1- Agree, I like Scott Bakula but his acting in Enterprise was terrible. But I doubt it was his fault. The writters could probably not make their mind about how the captain should be. And dont you complain about Janeway. She’s not my favorite captain by far but the actress managed to create a real character despite the writers cluelesness.
September 15th, 2009 at 22:44
@ JF:
10 – You’re right, she wasn’t the worst thing about Enterprise, that’s why she weighed in at # 10
8 – I agree that my interest was peeked when I first heard about a show relating to the first Enterprise ever, but that interest fades quickly unless the show keeps it going.
7 – I still believe he was miscast. He doesn’t feel like a security chief in any way.

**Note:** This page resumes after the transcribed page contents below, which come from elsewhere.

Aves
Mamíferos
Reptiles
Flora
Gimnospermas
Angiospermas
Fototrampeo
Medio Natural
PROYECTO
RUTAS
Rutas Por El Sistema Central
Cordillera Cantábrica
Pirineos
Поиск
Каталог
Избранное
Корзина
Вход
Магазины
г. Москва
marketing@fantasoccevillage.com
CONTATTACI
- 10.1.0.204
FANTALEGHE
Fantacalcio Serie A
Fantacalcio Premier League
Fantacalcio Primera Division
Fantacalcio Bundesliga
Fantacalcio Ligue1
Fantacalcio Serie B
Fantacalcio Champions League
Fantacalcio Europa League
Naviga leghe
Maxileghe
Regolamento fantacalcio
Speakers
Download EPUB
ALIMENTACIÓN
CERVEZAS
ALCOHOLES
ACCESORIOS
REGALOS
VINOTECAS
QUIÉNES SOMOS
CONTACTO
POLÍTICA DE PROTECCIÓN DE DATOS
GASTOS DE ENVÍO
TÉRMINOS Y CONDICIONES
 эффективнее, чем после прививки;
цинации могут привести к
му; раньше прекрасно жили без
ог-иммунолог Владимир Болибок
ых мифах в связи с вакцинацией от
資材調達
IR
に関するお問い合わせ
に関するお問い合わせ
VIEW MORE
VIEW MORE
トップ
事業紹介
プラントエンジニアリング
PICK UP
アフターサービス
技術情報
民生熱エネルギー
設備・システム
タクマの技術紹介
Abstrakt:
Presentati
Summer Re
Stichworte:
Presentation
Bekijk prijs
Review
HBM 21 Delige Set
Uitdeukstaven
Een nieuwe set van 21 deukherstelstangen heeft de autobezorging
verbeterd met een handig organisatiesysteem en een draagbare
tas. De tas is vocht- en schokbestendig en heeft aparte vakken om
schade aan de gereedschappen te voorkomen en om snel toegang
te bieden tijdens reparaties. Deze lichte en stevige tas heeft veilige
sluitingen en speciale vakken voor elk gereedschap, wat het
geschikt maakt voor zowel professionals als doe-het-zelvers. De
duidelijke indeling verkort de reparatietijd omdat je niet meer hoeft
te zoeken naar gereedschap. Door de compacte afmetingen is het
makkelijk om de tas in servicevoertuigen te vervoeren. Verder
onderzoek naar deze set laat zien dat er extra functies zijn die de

6 – I never thought about it that way. But then, assuming you’ve seen the finale, how come Riker and Troy seem like the ones from the dimension/continuation we all know and love? Something’s not right one way or the other.
5 – Oh God no, this point I will not concede, the music is awful!
4 – Your 4 is my 3
3 – Yes, the actor who played Shran was perhaps the best actor on the show! Too bad he had blue skin and antennae
All I’m saying is that I’m fed up of skin tone and ridges masking humans into Aliens. It’s not Enterprise specifically, it’s all of Star Trek/Star Wars. After BattleStar Galactica and Firefly, it’s hard to go back…
1 – Janeway wasn’t bad, but she was far from Picard and so I saw her in a negative light for a long time. Now that I’ve experience Archer, I wouldn’t mind getting Janeway back at all
September 16th, 2009 at 03:33
OMG all of you out that dam Archer – he is by far the best captain – . The writers could probably not make their mind about how the captain should be. And I would think that that would be sooo fitting, after all the the fleet to go to space, you don’t know how you would be. Yes he was “so confused about whether to be an angry, vengeful war hero, a sympathetic, friendly father figure, or an insubordinate and whiny underling, that all three personas fell flat”. I disagree with the insubordinate and whiny underling – Archer was human and he had a humane relationship with his crew and they respected him totally. When he had to get mad he did and the crew paid attention to him.
Enterprise is the only Trek Ive seen all of, and to me its the best, you say you are sick of human aliens, well I totally dont like that the other treks are full of aliens that is what sooooo turned me off all the other treks and why I like Ent the best. As for captain Janeway theres nothing wrong with her either.
as for the music for ENT I agree with bigJF the music and song are great, totally different from the other treks which also makes it great.
September 16th, 2009 at 03:34
meant to say ‘all of yu out there that dam Archer’
September 16th, 2009 at 07:45
@ back4more:
To each his own I guess. Some people like bipolar captains and some don’t. But sorry, that song is not debatable, totally sucks
September 16th, 2009 at 23:01
why are you even speaking about a st that is not ng?
September 18th, 2009 at 08:34
I didn’t think Voyager was all that bad either honestly
January 24th, 2012 at 19:19
Malcolm Reed was written so badly–remember the episode where nobody knows anything about him, even his parents? How is anybody supposed to relate to that or give a damn? Just terrible. The acting didn’t help. Anthony Montgomery was terrible too. I surprised there was no mention of Trip though! He was a terrible character! His claim to fame was that he was a clueless hick, with the occasional exception of when he talked about warp-cores or something. Just terrible.